Is alchemy not the sham science we have been led to believe it is? The Smithsonian on how alchemists’ breakthroughs were pillaged by the forefathers of modern science:
In the 1980s, some revisionist scholars began arguing that alchemists actually made significant contributions to the development of science.
Historians of science began deciphering alchemical texts—which wasn’t easy. The alchemists, obsessed with secrecy, deliberately described their experiments in metaphorical terms laden with obscure references to mythology and history. For instance, text that describes a “cold dragon” who “creeps in and out of the caves” was code for saltpeter (potassium nitrate).

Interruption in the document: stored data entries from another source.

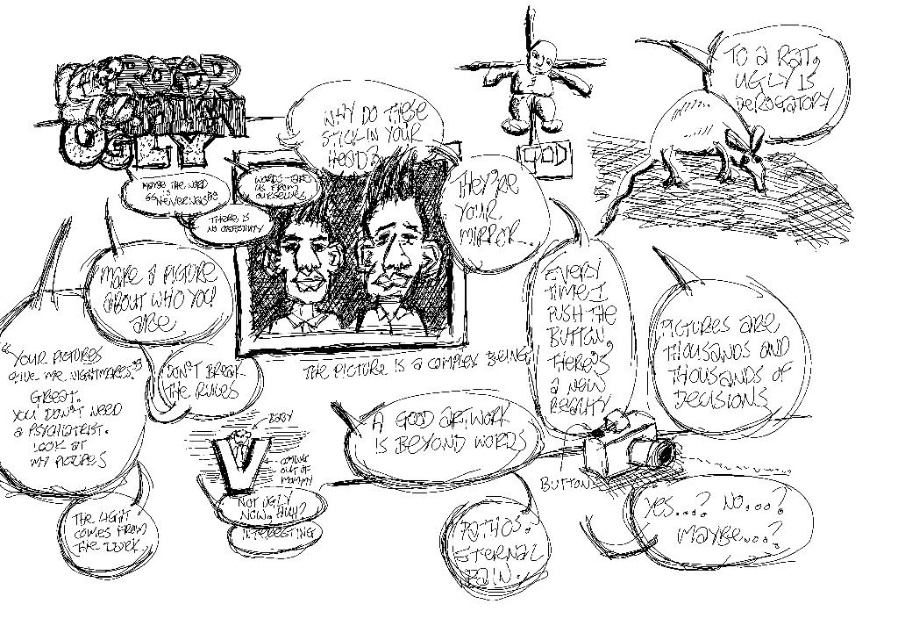 Based on the scene description, what is located at the coordinates point (x=395, y=244)?

The point (x=395, y=244) corresponds to the grayscale sketch portrait at center.

You are an artist analyzing the sketch. You notice two points marked in the image. The first point is at coordinates point (x=417, y=196) and the second is at point (x=275, y=269). Which point is closer to the viewer?

Point (x=417, y=196) is further to the viewer than point (x=275, y=269), so the second point is closer.

You are an art student analyzing the sketch. You need to locate the grayscale sketch portrait at center. According to the coordinates provided, where exactly is it positioned?

The grayscale sketch portrait at center is located at point coordinates 0.384 on the x axis and 0.441 on the y axis. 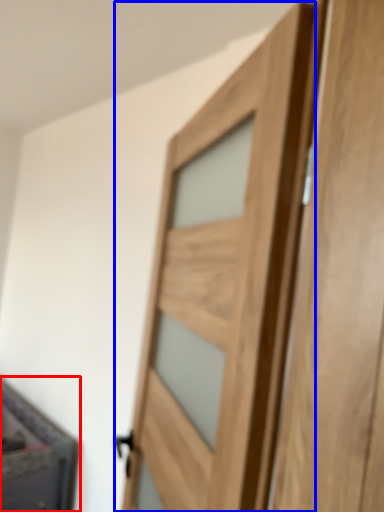 Question: Which object is closer to the camera taking this photo, cabinetry (highlighted by a red box) or door (highlighted by a blue box)?

Choices:
 (A) cabinetry
 (B) door

Answer: (B) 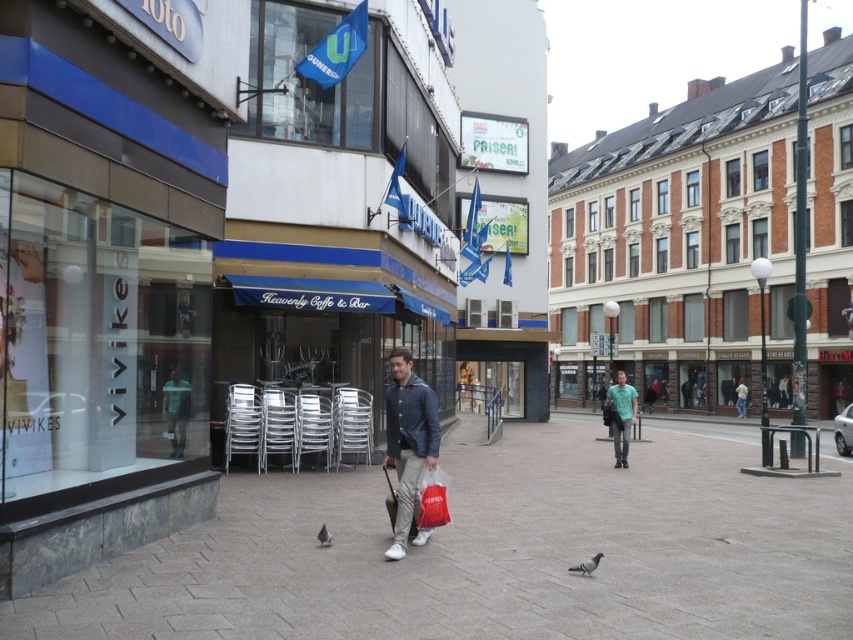 Question: Estimate the real-world distances between objects in this image. Which object is farther from the denim jacket at center?

Choices:
 (A) gray matte pigeon at center
 (B) green cotton t-shirt at center
 (C) red plastic bag at center
 (D) brown brick building at center

Answer: (D)

Question: Which object is positioned farthest from the gray feathered pigeon at center?

Choices:
 (A) denim jacket at center
 (B) red plastic bag at center
 (C) smooth concrete pavement at center
 (D) brown brick building at center

Answer: (D)

Question: Is smooth concrete pavement at center wider than red plastic bag at center?

Choices:
 (A) yes
 (B) no

Answer: (A)

Question: Which object is positioned closest to the green cotton t-shirt at center?

Choices:
 (A) light gray jacket at center
 (B) smooth concrete pavement at center

Answer: (B)

Question: Does red plastic bag at center appear under gray matte pigeon at center?

Choices:
 (A) yes
 (B) no

Answer: (B)

Question: Can you confirm if green cotton t-shirt at center is bigger than red plastic bag at center?

Choices:
 (A) no
 (B) yes

Answer: (B) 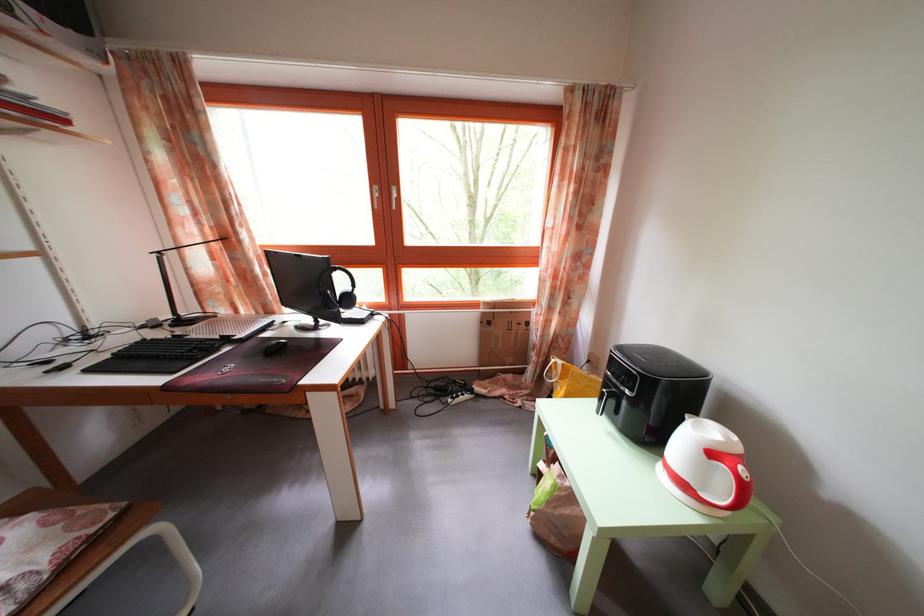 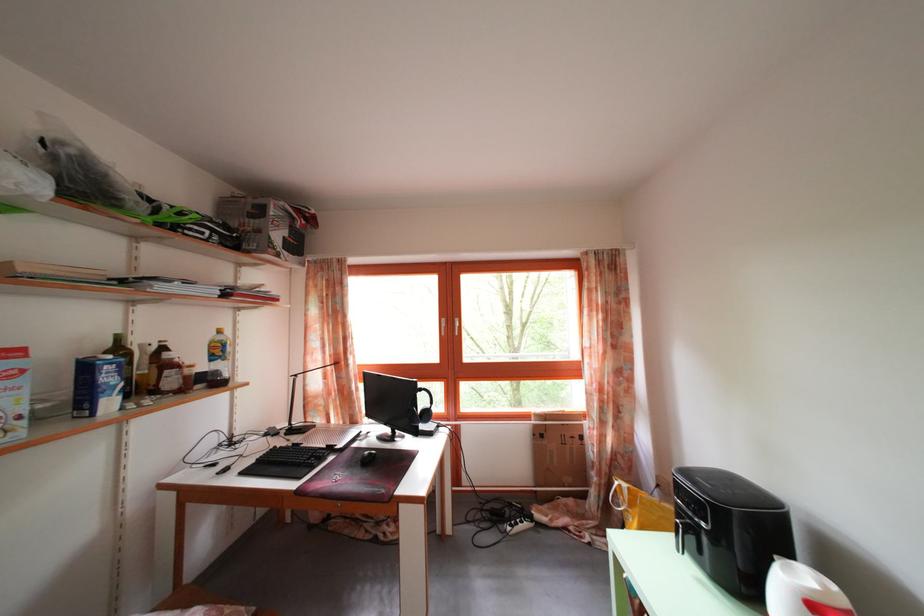 Question: Which direction would the cameraman need to move to produce the second image? Reply with the corresponding letter.

Choices:
 (A) Left
 (B) Right
 (C) Forward
 (D) Backward

Answer: (D) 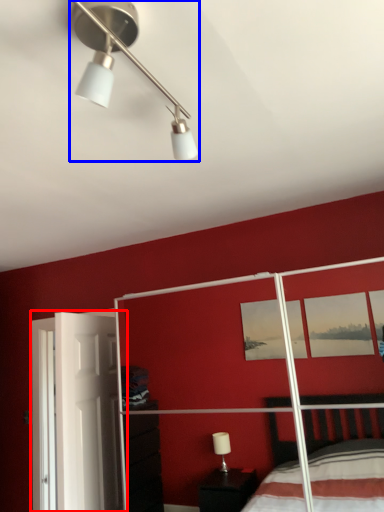 Question: Which point is closer to the camera, screen door (highlighted by a red box) or lamp (highlighted by a blue box)?

Choices:
 (A) screen door
 (B) lamp

Answer: (B) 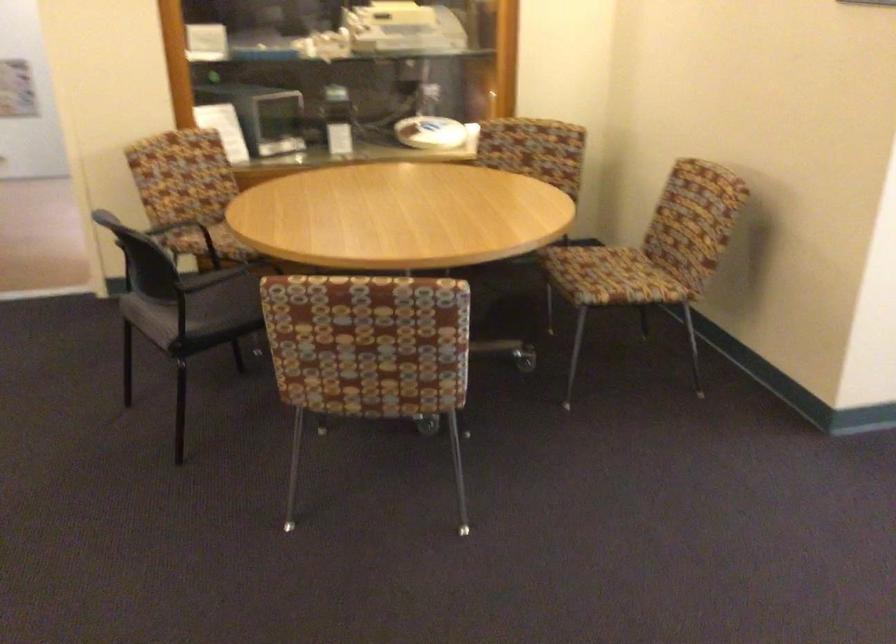 Find where to rest the black chair armrest. Please return your answer as a coordinate pair (x, y).

(167, 220) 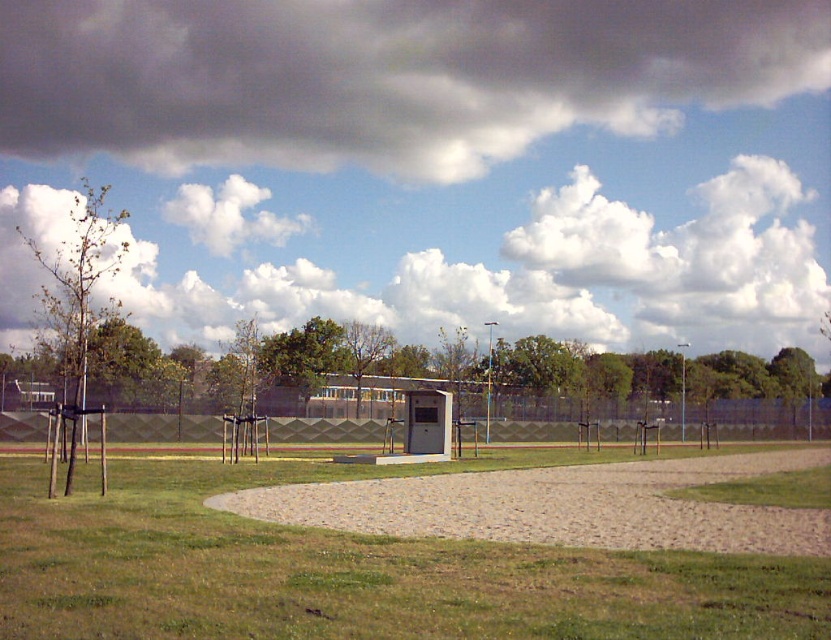 Question: Which of the following is the closest to the observer?

Choices:
 (A) green grass at center
 (B) brown gravel at center

Answer: (A)

Question: Is green grass at center below brown gravel at center?

Choices:
 (A) yes
 (B) no

Answer: (B)

Question: Does green grass at center have a greater width compared to brown gravel at center?

Choices:
 (A) no
 (B) yes

Answer: (A)

Question: Which of the following is the closest to the observer?

Choices:
 (A) brown gravel at center
 (B) green grass at center

Answer: (B)

Question: From the image, what is the correct spatial relationship of green grass at center in relation to brown gravel at center?

Choices:
 (A) above
 (B) below

Answer: (A)

Question: Which point appears farthest from the camera in this image?

Choices:
 (A) (347, 509)
 (B) (146, 586)

Answer: (A) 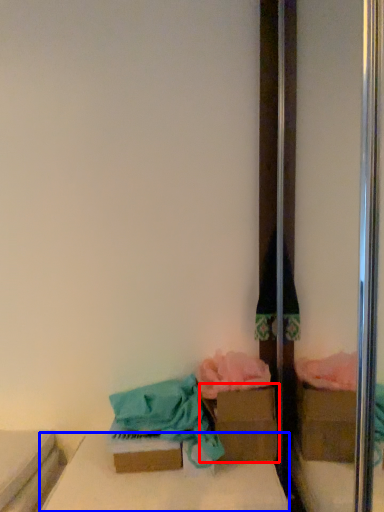 Question: Which object appears farthest to the camera in this image, cardboard box (highlighted by a red box) or furniture (highlighted by a blue box)?

Choices:
 (A) cardboard box
 (B) furniture

Answer: (A) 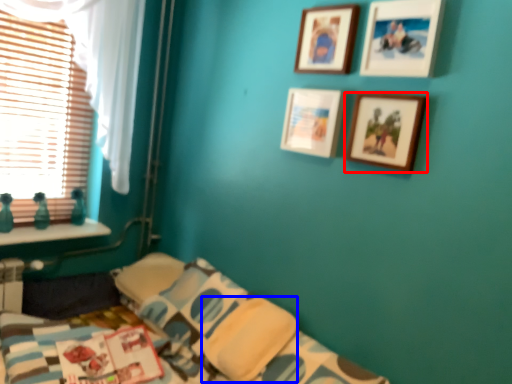 Question: Which of the following is the closest to the observer, picture frame (highlighted by a red box) or pillow (highlighted by a blue box)?

Choices:
 (A) picture frame
 (B) pillow

Answer: (A) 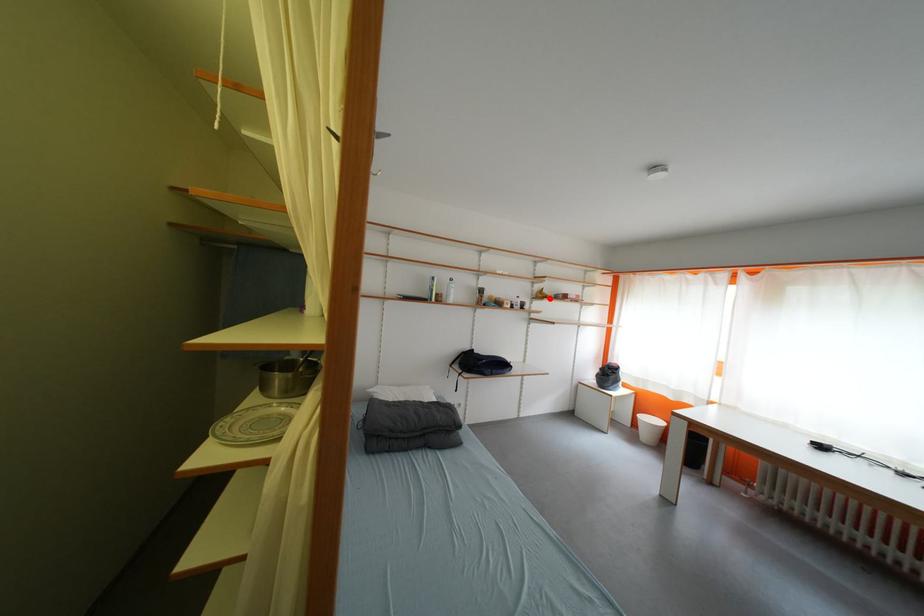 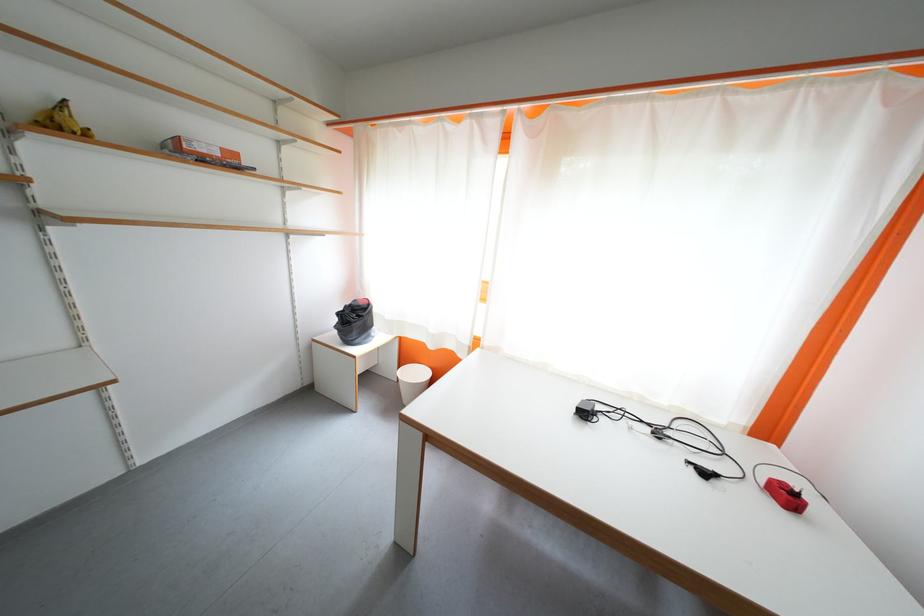 Find the pixel in the second image that matches the highlighted location in the first image.

(68, 129) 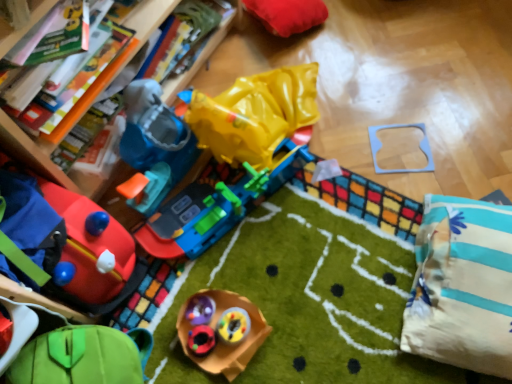 Question: Is white striped pillow at lower right at the right side of rubberized plastic toy at center, the fourth toy in the top-to-bottom sequence?

Choices:
 (A) no
 (B) yes

Answer: (B)

Question: From the image's perspective, is white striped pillow at lower right beneath rubberized plastic toy at center, the fourth toy in the top-to-bottom sequence?

Choices:
 (A) no
 (B) yes

Answer: (A)

Question: Would you say white striped pillow at lower right contains rubberized plastic toy at center, the fourth toy in the bottom-to-top sequence?

Choices:
 (A) no
 (B) yes

Answer: (A)

Question: From the image's perspective, is white striped pillow at lower right on top of rubberized plastic toy at center, the fourth toy in the bottom-to-top sequence?

Choices:
 (A) yes
 (B) no

Answer: (A)

Question: Is white striped pillow at lower right thinner than rubberized plastic toy at center, the fourth toy in the bottom-to-top sequence?

Choices:
 (A) yes
 (B) no

Answer: (B)

Question: In the image, is rubberized plastic toy at center, which is the third toy from bottom to top, on the left side or the right side of rubberized plastic toy at center, the fourth toy in the top-to-bottom sequence?

Choices:
 (A) left
 (B) right

Answer: (B)

Question: From the image's perspective, is rubberized plastic toy at center, which is the third toy from bottom to top, above or below rubberized plastic toy at center, the fourth toy in the top-to-bottom sequence?

Choices:
 (A) below
 (B) above

Answer: (A)

Question: Looking at their shapes, would you say rubberized plastic toy at center, which is the third toy from bottom to top, is wider or thinner than rubberized plastic toy at center, the fourth toy in the bottom-to-top sequence?

Choices:
 (A) wide
 (B) thin

Answer: (B)

Question: Considering the positions of rubberized plastic toy at center, which is the third toy from bottom to top, and rubberized plastic toy at center, the fourth toy in the bottom-to-top sequence, in the image, is rubberized plastic toy at center, which is the third toy from bottom to top, bigger or smaller than rubberized plastic toy at center, the fourth toy in the bottom-to-top sequence,?

Choices:
 (A) small
 (B) big

Answer: (A)

Question: Choose the correct answer: Is rubberized plastic toy at center, the fourth toy in the bottom-to-top sequence, inside rubberized red car at lower left, the fifth toy from the bottom, or outside it?

Choices:
 (A) outside
 (B) inside

Answer: (A)

Question: In the image, is rubberized plastic toy at center, the fourth toy in the top-to-bottom sequence, on the left side or the right side of rubberized red car at lower left, arranged as the third toy when viewed from the top?

Choices:
 (A) left
 (B) right

Answer: (B)

Question: From a real-world perspective, is rubberized plastic toy at center, the fourth toy in the top-to-bottom sequence, physically located above or below rubberized red car at lower left, arranged as the third toy when viewed from the top?

Choices:
 (A) above
 (B) below

Answer: (B)

Question: From the image's perspective, is rubberized plastic toy at center, the fourth toy in the bottom-to-top sequence, above or below rubberized red car at lower left, the fifth toy from the bottom?

Choices:
 (A) below
 (B) above

Answer: (A)

Question: In the image, is wooden puzzle piece at upper center, the 6th toy when ordered from bottom to top, on the left side or the right side of white striped pillow at lower right?

Choices:
 (A) right
 (B) left

Answer: (B)

Question: Is wooden puzzle piece at upper center, the 6th toy when ordered from bottom to top, in front of or behind white striped pillow at lower right in the image?

Choices:
 (A) behind
 (B) front

Answer: (A) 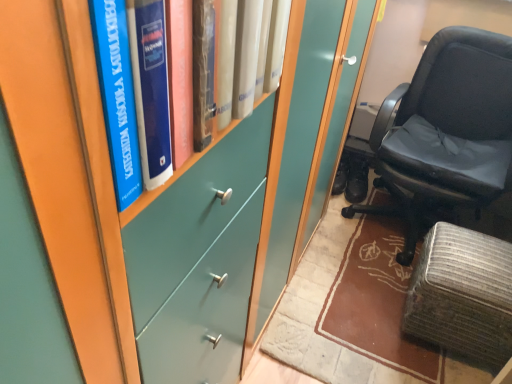 Question: Considering the relative sizes of textured gray ottoman at lower right and black leather chair at right in the image provided, is textured gray ottoman at lower right shorter than black leather chair at right?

Growing evidence that the alchemists seem to have performed legitimate experiments, manipulated and analyzed the material world in interesting ways and reported genuine results. And many of the great names in the canon of modern science took note.
Robert Boyle, one of the 17th-century founders of modern chemistry, “basically pillaged” the work of the German physician and alchemist Daniel Sennert, says Newman. When Boyle’s French counterpart, Antoine-Laurent Lavoisier, substituted a modern list of elements (oxygen, hydrogen, carbon and others) for the ancient four elements (earth, air, fire and water), he built on an idea that was “actually widespread in earlier alchemical sources,” Newman writes.
Does this new view of alchemy make the great names in the early history of science seem more derivative and thus less great?